NEW YORK – With association analyses that included millions of participants, an international team tracked down a large collection of genetic loci linked to tobacco or alcohol use, bringing in cross-ancestry clues to fine-map the associations and find candidate causal variants.
"[W]e found that a large majority of associated genetic variants showed homogeneous effect size estimates across diverse ancestries, suggesting that the genetic variants associated with substance use affect such individuals similarly," co-senior and co-corresponding authors Scott Vrieze, a psychology researcher at the University of Minnesota, and Dajiang Liu, a public health sciences researcher at Penn State College of Medicine, and their colleagues wrote in a paper published Wednesday in Nature.
The researchers brought together array-based genotypes for 3.4 million individuals with European, African, African American, or East Asian ancestry for genome-wide association and GWAS meta-analyses focused on tobacco use measures — ranging from smoking initiation and smoking cessation to the number of cigarettes smoked per day or age at which individuals began smoking — as well as alcohol use, measured by the number of alcoholic drinks participants reportedly consumed each week.
All told, the team tracked down 3,823 tobacco- or alcohol use-associated variants falling at 2,143 loci. These included more than 1,300 genetic loci that coincided with smoking initiation and 128 loci coinciding with smoking cessation. More than 240 variants found at 140 loci were linked to the number of cigarettes smoked each day, while the age that individuals started smoking corresponded to 33 genomic loci. Almost 500 loci associated with the number of alcoholic drinks that the participants partook of each week.
The multi-ancestry approach not only made it possible to find risk variants that would have been missed otherwise, the researchers explained, but also helped in fine-mapping steps that focused in on almost 600 loci and prioritized genes from pathways involved in everything from neurogenesis, neuronal development, and neuronal differentiation to synaptic function.
Likewise, the team highlighted genes that are expressed in specific brain cell types, bringing in additional insights from a trans-ancestry transcriptome-wide association analysis to link smoking and drinking phenotypes to genes expressed in the brain and other body tissues.

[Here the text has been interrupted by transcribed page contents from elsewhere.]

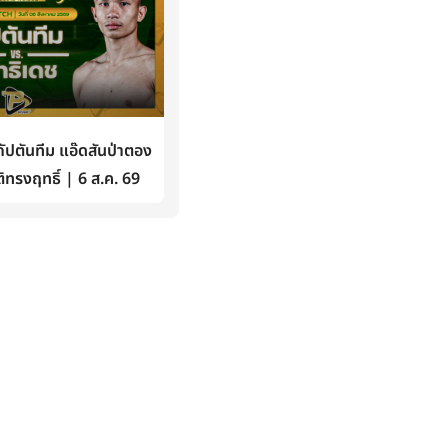
ปตันทีม แอ๊ดสันป่าตอง
ิทรงฤทธิ์ | 6 ส.ค. 69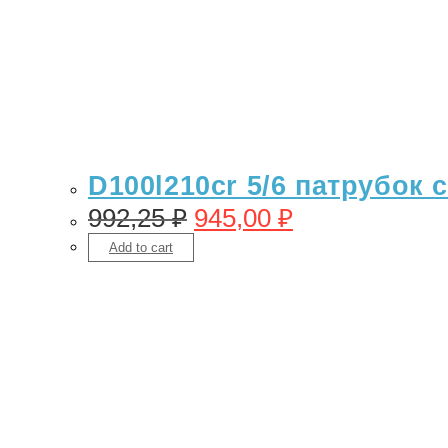
D100l210cr 5/6 патрубок 
992,25
₽
945,00
₽
Add to cart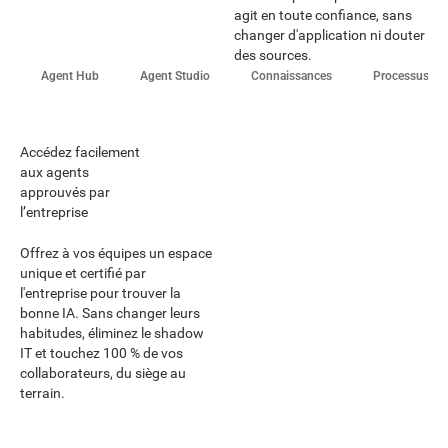
agit en toute confiance, sans
changer d'application ni douter
des sources.
Agent Hub
Agent Studio
Connaissances
Processus et 
Accédez facilement
aux agents
approuvés par
l’entreprise
Offrez à vos équipes un espace
unique et certifié par
l'entreprise pour trouver la
bonne IA. Sans changer leurs
habitudes, éliminez le shadow
IT et touchez 100 % de vos
collaborateurs, du siège au
terrain.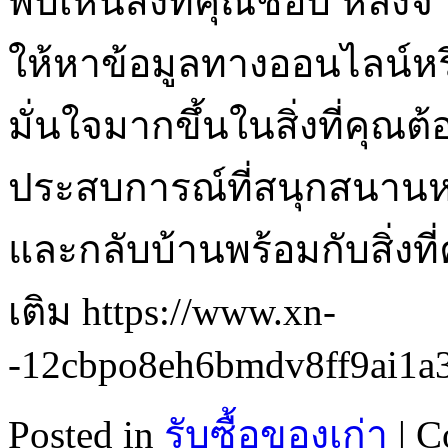
พบเห็นสิ่งที่คุณชอบ หลั
ให้หาข้อมูลทางออนไลน์หรื
มั่นใจมากขึ้นในสิ่งที่คุ
ประสบการณ์ที่สนุกสนานหา
และกลับบ้านพร้อมกับสิ่งที
เติม https://www.xn-
-12cbpo8eh6bmdv8ff9ai1a
Posted in
รับซื้อของเก่า
|
C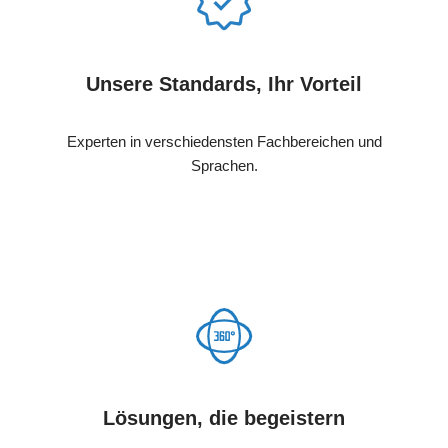
Unsere Standards, Ihr Vorteil
Experten in verschiedensten Fachbereichen und
Sprachen.
Lösungen, die begeistern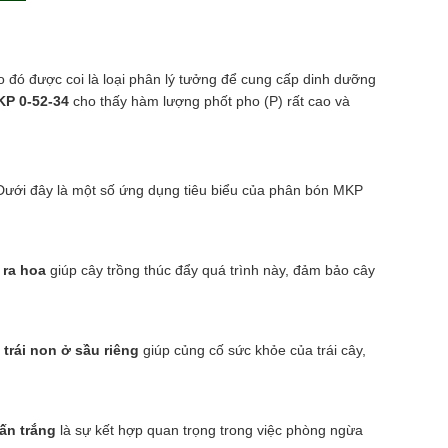
o đó được coi là loại phân lý tưởng để cung cấp dinh dưỡng
P 0-52-34
cho thấy hàm lượng phốt pho (P) rất cao và
. Dưới đây là một số ứng dụng tiêu biểu của phân bón MKP
 ra hoa
giúp cây trồng thúc đẩy quá trình này, đảm bảo cây
trái non ở sầu riêng
giúp củng cố sức khỏe của trái cây,
ấn trắng
là sự kết hợp quan trọng trong việc phòng ngừa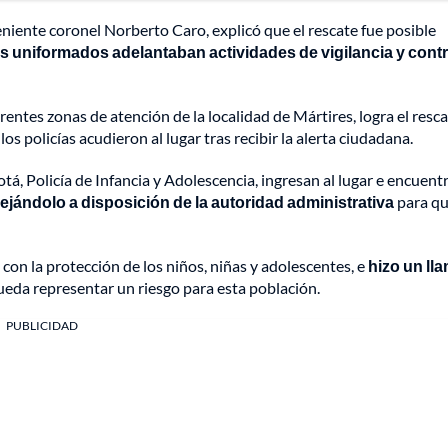
 teniente coronel Norberto Caro, explicó que el rescate fue posible
os uniformados adelantaban actividades de vigilancia y contr
ferentes zonas de atención de la localidad de Mártires, logra el resc
 policías acudieron al lugar tras recibir la alerta ciudadana.
, Policía de Infancia y Adolescencia, ingresan al lugar e encuentr
dejándolo a disposición de la autoridad administrativa
para qu
 con la protección de los niños, niñas y adolescentes, e
hizo un ll
eda representar un riesgo para esta población.
PUBLICIDAD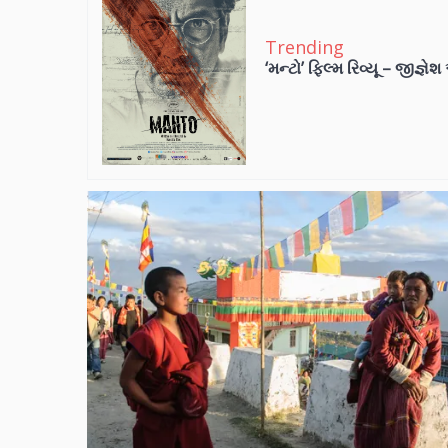
Trending
‘મન્ટો’ ફિલ્મ રિવ્યૂ – જીજ્ઞે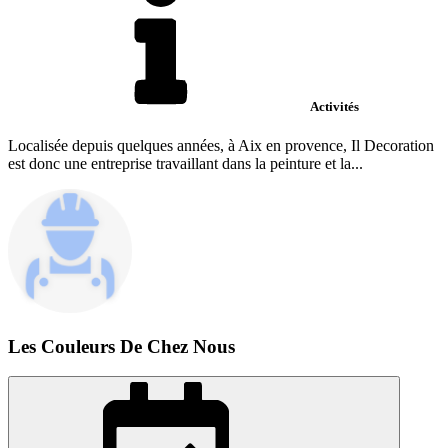
Activités
Localisée depuis quelques années, à Aix en provence, Il Decoration
est donc une entreprise travaillant dans la peinture et la...
Les Couleurs De Chez Nous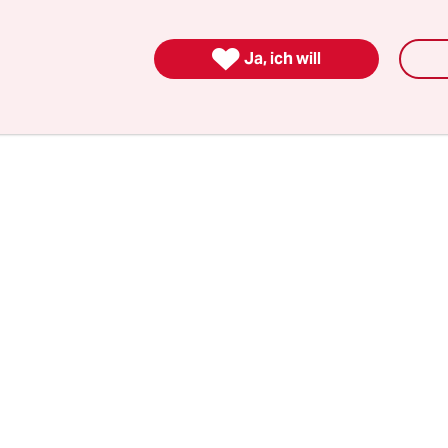
n die USA um Auslieferung der Verfolgten ander
 heißt es in dem Schreiben. "Es ist nicht davon a

 Ersuchen durch die USA stattgegeben würde."
Ja, ich will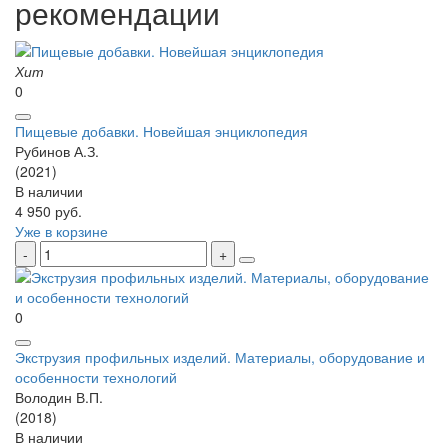
рекомендации
Хит
0
Пищевые добавки. Новейшая энциклопедия
Рубинов А.З.
(2021)
В наличии
4 950 руб.
Уже в корзине
0
Экструзия профильных изделий. Материалы, оборудование и
особенности технологий
Володин В.П.
(2018)
В наличии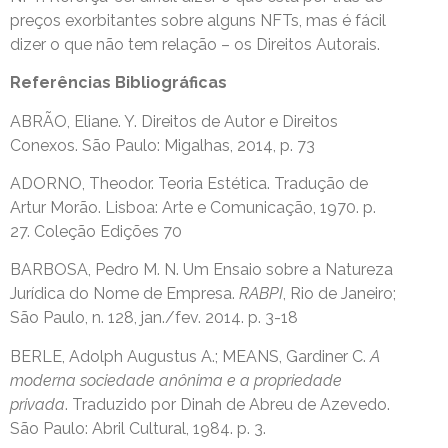
preços exorbitantes sobre alguns NFTs, mas é fácil
dizer o que não tem relação – os Direitos Autorais.
Referências Bibliográficas
ABRÃO, Eliane. Y. Direitos de Autor e Direitos
Conexos. São Paulo: Migalhas, 2014, p. 73
ADORNO, Theodor. Teoria Estética. Tradução de
Artur Morão. Lisboa: Arte e Comunicação, 1970. p.
27. Coleção Edições 70
BARBOSA, Pedro M. N. Um Ensaio sobre a Natureza
Jurídica do Nome de Empresa.
RABPI
, Rio de Janeiro;
São Paulo, n. 128, jan./fev. 2014. p. 3-18
BERLE, Adolph Augustus A.; MEANS, Gardiner C.
A
moderna sociedade anônima e a propriedade
privada
. Traduzido por Dinah de Abreu de Azevedo.
São Paulo: Abril Cultural, 1984. p. 3.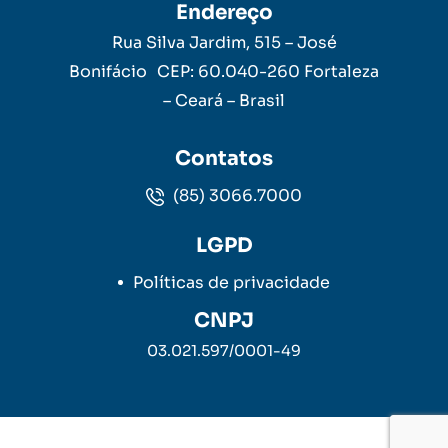
Endereço
Rua Silva Jardim, 515 – José
Bonifácio CEP: 60.040-260 Fortaleza
– Ceará – Brasil
Contatos
(85) 3066.7000
LGPD
Políticas de privacidade
CNPJ
03.021.597/0001-49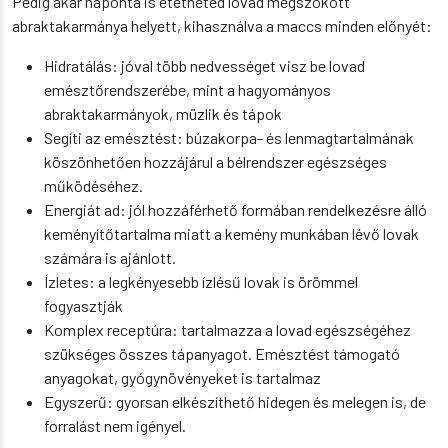
Pedig akár naponta is etetheted lovad megszokott
abraktakarmánya helyett, kihasználva a maccs minden előnyét:
Hidratálás: jóval több nedvességet visz be lovad
emésztőrendszerébe, mint a hagyományos
abraktakarmányok, müzlik és tápok
Segíti az emésztést: búzakorpa- és lenmagtartalmának
köszönhetően hozzájárul a bélrendszer egészséges
működéséhez.
Energiát ad: jól hozzáférhető formában rendelkezésre álló
keményítőtartalma miatt a kemény munkában lévő lovak
számára is ajánlott.
Ízletes: a legkényesebb ízlésű lovak is örömmel
fogyasztják
Komplex receptúra: tartalmazza a lovad egészségéhez
szükséges összes tápanyagot. Emésztést támogató
anyagokat, gyógynövényeket is tartalmaz
Egyszerű: gyorsan elkészíthető hidegen és melegen is, de
forralást nem igényel.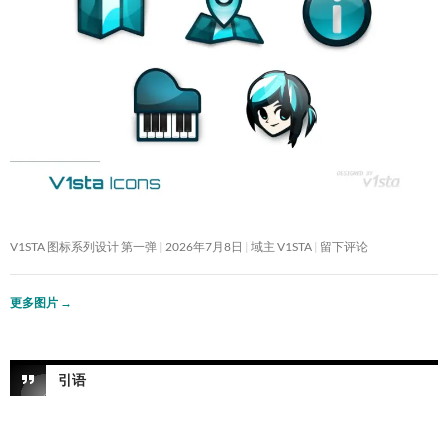
V1STA 图标系列设计 第一弹
2026年7月8日
域主 V1STA
留下评论
更多图片
→
引语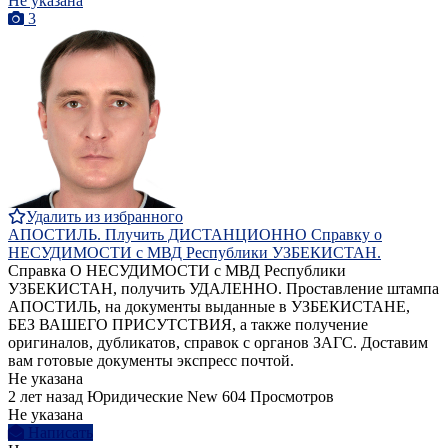
Не указана
3
Удалить из избранного
АПОСТИЛЬ. Плучить ДИСТАНЦИОННО Справку о
НЕСУДИМОСТИ с МВД Республики УЗБЕКИСТАН.
Справка О НЕСУДИМОСТИ с МВД Республики
УЗБЕКИСТАН, получить УДАЛЕННО. Проставление штампа
АПОСТИЛЬ, на документы выданные в УЗБЕКИСТАНЕ,
БЕЗ ВАШЕГО ПРИСУТСТВИЯ, а также получение
оригиналов, дубликатов, справок с органов ЗАГС. Доставим
вам готовые документы экспресс почтой.
Не указана
2 лет назад
Юридические
New
604 Просмотров
Не указана
Написать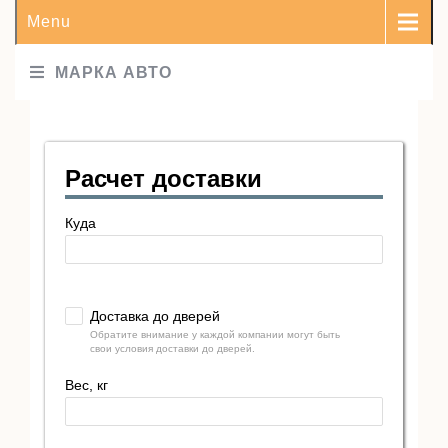
Menu
МАРКА АВТО
Расчет доставки
Куда
Доставка до дверей
Обратите внимание у каждой компании могут быть
свои условия доставки до дверей.
Вес, кг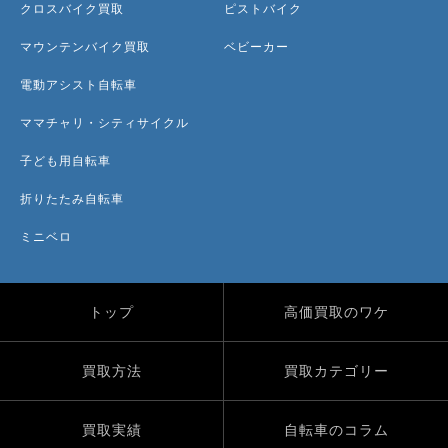
クロスバイク買取
ピストバイク
マウンテンバイク買取
ベビーカー
電動アシスト自転車
ママチャリ・シティサイクル
子ども用自転車
折りたたみ自転車
ミニベロ
トップ
高価買取のワケ
買取方法
買取カテゴリー
買取実績
自転車のコラム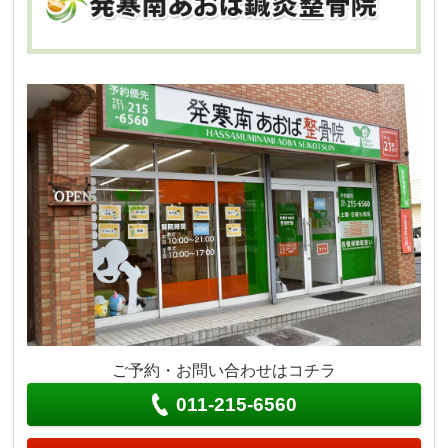
ご予約・お問い合わせはコチラ
011-215-6560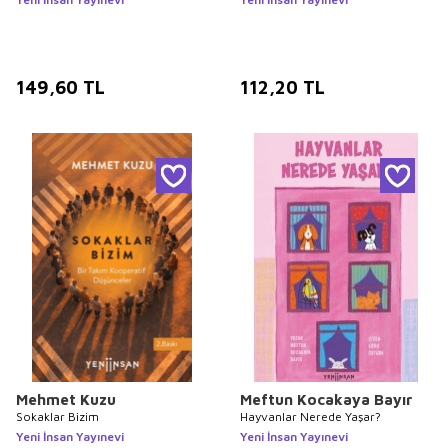
149,60
TL
112,20
TL
Mehmet Kuzu
Meftun Kocakaya Bayır
Sokaklar Bizim
Hayvanlar Nerede Yaşar?
Yeni İnsan Yayınevi
Yeni İnsan Yayınevi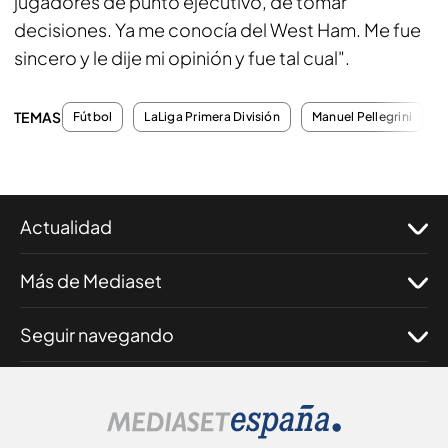
jugadores de punto ejecutivo, de tomar
decisiones. Ya me conocía del West Ham. Me fue
sincero y le dije mi opinión y fue tal cual".
TEMAS
Fútbol
LaLiga Primera División
Manuel Pellegrini
Actualidad
Más de Mediaset
Seguir navegando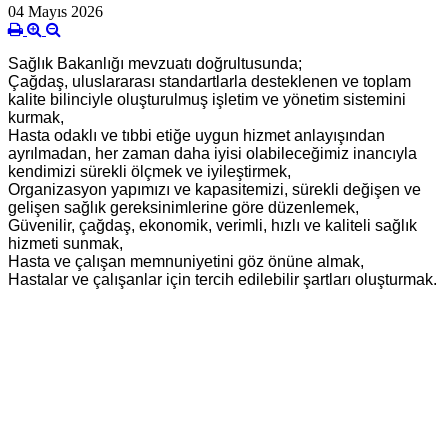
04 Mayıs 2026
Sağlık Bakanlığı mevzuatı doğrultusunda;
Çağdaş, uluslararası standartlarla desteklenen ve toplam
kalite bilinciyle oluşturulmuş işletim ve yönetim sistemini
kurmak,
Hasta odaklı ve tıbbi etiğe uygun hizmet anlayışından
ayrılmadan, her zaman daha iyisi olabileceğimiz inancıyla
kendimizi sürekli ölçmek ve iyileştirmek,
Organizasyon yapımızı ve kapasitemizi, sürekli değişen ve
gelişen sağlık gereksinimlerine göre düzenlemek,
Güvenilir, çağdaş, ekonomik, verimli, hızlı ve kaliteli sağlık
hizmeti sunmak,
Hasta ve çalışan memnuniyetini göz önüne almak,
Hastalar ve çalışanlar için tercih edilebilir şartları oluşturmak.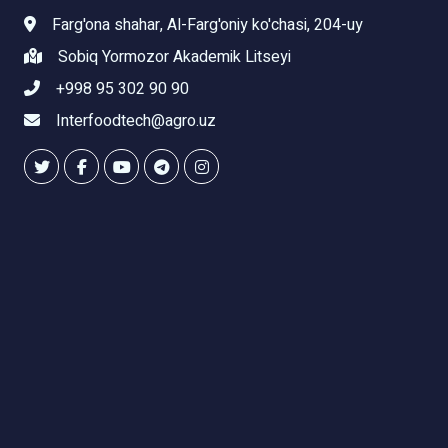
Farg'ona shahar, Al-Farg'oniy ko'chasi, 204-uy
Sobiq Yormozor Akademik Litseyi
+998 95 302 90 90
Interfoodtech@agro.uz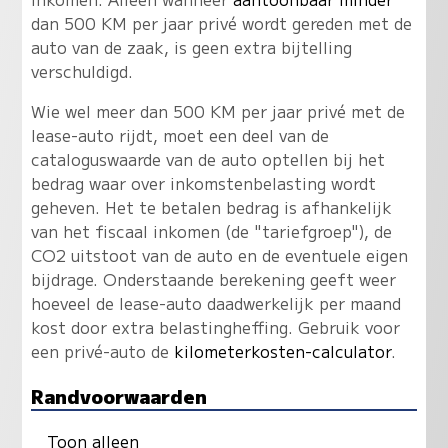
dan 500 KM per jaar privé wordt gereden met de
auto van de zaak, is geen extra bijtelling
verschuldigd.
Wie wel meer dan 500 KM per jaar privé met de
lease-auto rijdt, moet een deel van de
cataloguswaarde van de auto optellen bij het
bedrag waar over inkomstenbelasting wordt
geheven. Het te betalen bedrag is afhankelijk
van het fiscaal inkomen (de "tariefgroep"), de
CO2 uitstoot van de auto en de eventuele eigen
bijdrage. Onderstaande berekening geeft weer
hoeveel de lease-auto daadwerkelijk per maand
kost door extra belastingheffing. Gebruik voor
een privé-auto de
kilometerkosten-calculator
.
Randvoorwaarden
Toon alleen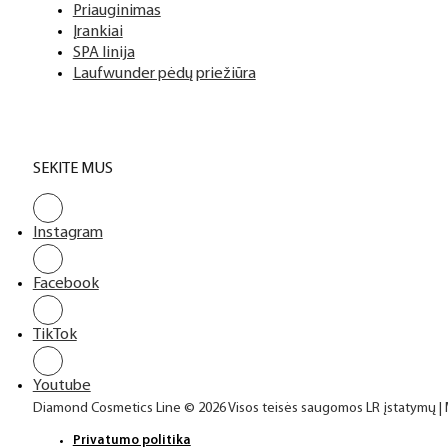
Priauginimas
Įrankiai
SPA linija
Laufwunder pėdų priežiūra
SEKITE MUS
Instagram
Facebook
TikTok
Youtube
Diamond Cosmetics Line © 2026 Visos teisės saugomos LR įstatymų |
Privatumo politika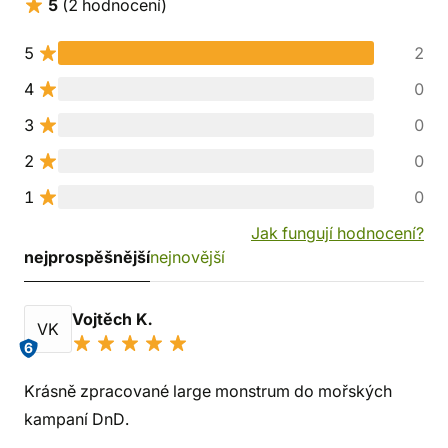
5
(2 hodnocení)
5
2
4
0
3
0
2
0
1
0
Jak fungují hodnocení?
nejprospěšnější
nejnovější
Vojtěch K.
VK
6
Krásně zpracované large monstrum do mořských
kampaní DnD.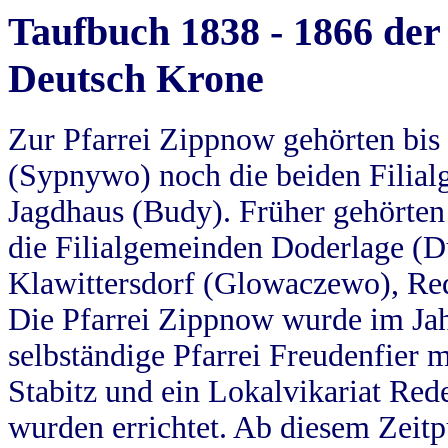
Taufbuch 1838 - 1866 der
Deutsch Krone
Zur Pfarrei Zippnow gehörten bi
(Sypnywo) noch die beiden Filial
Jagdhaus (Budy). Früher gehörten 
die Filialgemeinden Doderlage (D
Klawittersdorf (Glowaczewo), Red
Die Pfarrei Zippnow wurde im Jah
selbständige Pfarrei Freudenfier m
Stabitz und ein Lokalvikariat Red
wurden errichtet. Ab diesem Zeitp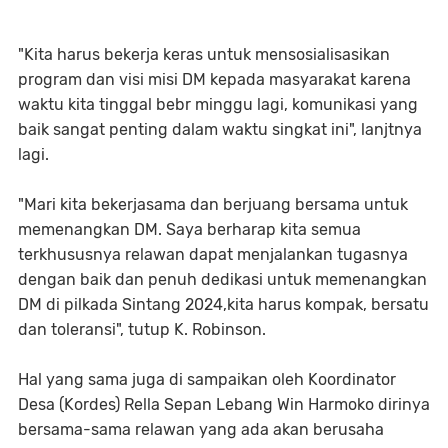
"Kita harus bekerja keras untuk mensosialisasikan
program dan visi misi DM kepada masyarakat karena
waktu kita tinggal bebr minggu lagi, komunikasi yang
baik sangat penting dalam waktu singkat ini", lanjtnya
lagi.
"Mari kita bekerjasama dan berjuang bersama untuk
memenangkan DM. Saya berharap kita semua
terkhususnya relawan dapat menjalankan tugasnya
dengan baik dan penuh dedikasi untuk memenangkan
DM di pilkada Sintang 2024,kita harus kompak, bersatu
dan toleransi", tutup K. Robinson.
Hal yang sama juga di sampaikan oleh Koordinator
Desa (Kordes) Rella Sepan Lebang Win Harmoko dirinya
bersama-sama relawan yang ada akan berusaha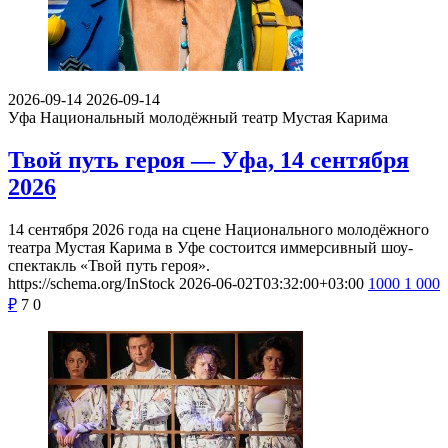
2026-09-14
2026-09-14
Уфа
Национальный молодёжный театр Мустая Карима
Твой путь героя — Уфа, 14 сентября
2026
14 сентября 2026 года на сцене Национального молодёжного
театра Мустая Карима в Уфе состоится иммерсивный шоу-
спектакль «Твой путь героя».
https://schema.org/InStock
2026-06-02T03:32:00+03:00
1000
1 000
₽
7
0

Overall, the researchers saw similar heritability estimates and variant effect sizes across the ancestry groups considered, prompting them to suggest that the "genetic architecture underlying substance use is not markedly different across ancestries." Even so, they explained, polygenic risk scores developed from GWAS data had better performance in individuals with European ancestry than in participants with other ancestral backgrounds.
"[P]olygenic risk scores developed in one ancestry performed poorly in others, highlighting the continued need to increase sample sizes of diverse ancestries to realize any potential benefit of polygenic prediction," the authors wrote, adding that "increases in genetic diversity and consideration of environmental moderators, including cultural factors, will continue to add to our understanding of the genetic architecture of both substance use and related behaviors and diseases."